During meditation today, I was reminded of a time when I was in the 11th grade. I’d written a story that I now recognized as my beginning and end. In fact, the story was so good my teacher recognized it as award worthy. It was a dark and gruesome; yet, beautiful and poetic cry for help. In the story, I had described myself walking into a room where a murder had been committed. I recall a bed, with white sheets, covered in blood. The crime was one of passion and rage and witnessing the scene had caused me to go mute. I could only describe it through my written words. I never thought about this time before today because I didn’t think this memory was of significance. Ironically, when I thought about it more, I realized it’s the same story I’m writing today. Another cry for help.
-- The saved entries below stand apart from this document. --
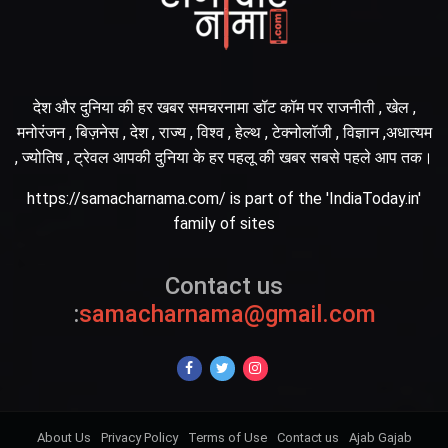
देश और दुनिया की हर खबर समचरनामा डॉट कॉम पर राजनीती , खेल ,
मनोरंजन , बिज़नेस , देश , राज्य , विश्व , हेल्थ , टेक्नोलॉजी , विज्ञान ,अधात्यम
, ज्योतिष , ट्रेवल आपकी दुनिया के हर पहलू की खबर सबसे पहले आप तक।
https://samacharnama.com/ is part of the 'IndiaToday.in'
family of sites
Contact us
:
samacharnama@gmail.com
About Us
Privacy Policy
Terms of Use
Contact us
Ajab Gajab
When I decided to follow through with this blog, I understood I could not be successful without being fully transparent. I make it a point to hold myself accountable to it. I meditate to help keep myself aligned with my spirit. Everything I write about, comes from my most vulnerable place. The memory of this story being placed on my heart is significant. Then, I saw it as an easy A, I truly love to write. Now, I realize that murder scene was my way of expressing how I felt at the time. I had never witnessed a murder; the murder was my way of emphasizing the betrayal I felt from witnessing my Mother in such a compromising position. I was in pain and writing is my safe place. At that time, that story was my release.
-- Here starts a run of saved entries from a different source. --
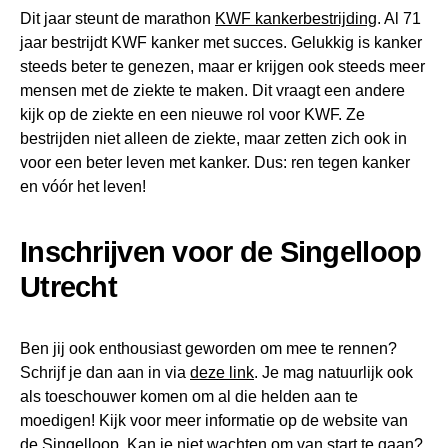
Dit jaar steunt de marathon
KWF kankerbestrijding
. Al 71
jaar bestrijdt KWF kanker met succes. Gelukkig is kanker
steeds beter te genezen, maar er krijgen ook steeds meer
mensen met de ziekte te maken. Dit vraagt een andere
kijk op de ziekte en een nieuwe rol voor KWF. Ze
bestrijden niet alleen de ziekte, maar zetten zich ook in
voor een beter leven met kanker. Dus: ren tegen kanker
en vóór het leven!
Inschrijven voor de Singelloop
Utrecht
Ben jij ook enthousiast geworden om mee te rennen?
Schrijf je dan aan in via
deze link
. Je mag natuurlijk ook
als toeschouwer komen om al die helden aan te
moedigen! Kijk voor meer informatie op de website van
de
Singelloop
. Kan je niet wachten om van start te gaan?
Today, I understand what needs to be done. This blog is saving me. Not one day has passed, since I’ve launched, that I haven’t battled with intense fear and anxiety. I’ve had to create routines so that I don’t find myself drowning in both. If I’d have allowed either one to penetrated my body, I was unable to write a single word. My mind drew blanks and my fingers wouldn’t move. My body now requires a changed reaction from me. It is mandatory that I deal with these emotions in preparation for the next phase in my life. I walked in on a vulnerable situation for both my Mother and I. I was too young and naive to realize my Mother and Father were no longer a pair and her burdens weighed heavy on her. I’m sure most of us can relate to being a child and being told to stay in a child’s place.
I found so much healing in writing through this. I realize more each day all it takes is for me to embrace myself and allow my light to shine. Everything else will fall into place. I want the world to know me for who I am; these words are me. I titled this post, “Bricks Into Glass”. I no longer want to be physically seen; I want you to see me.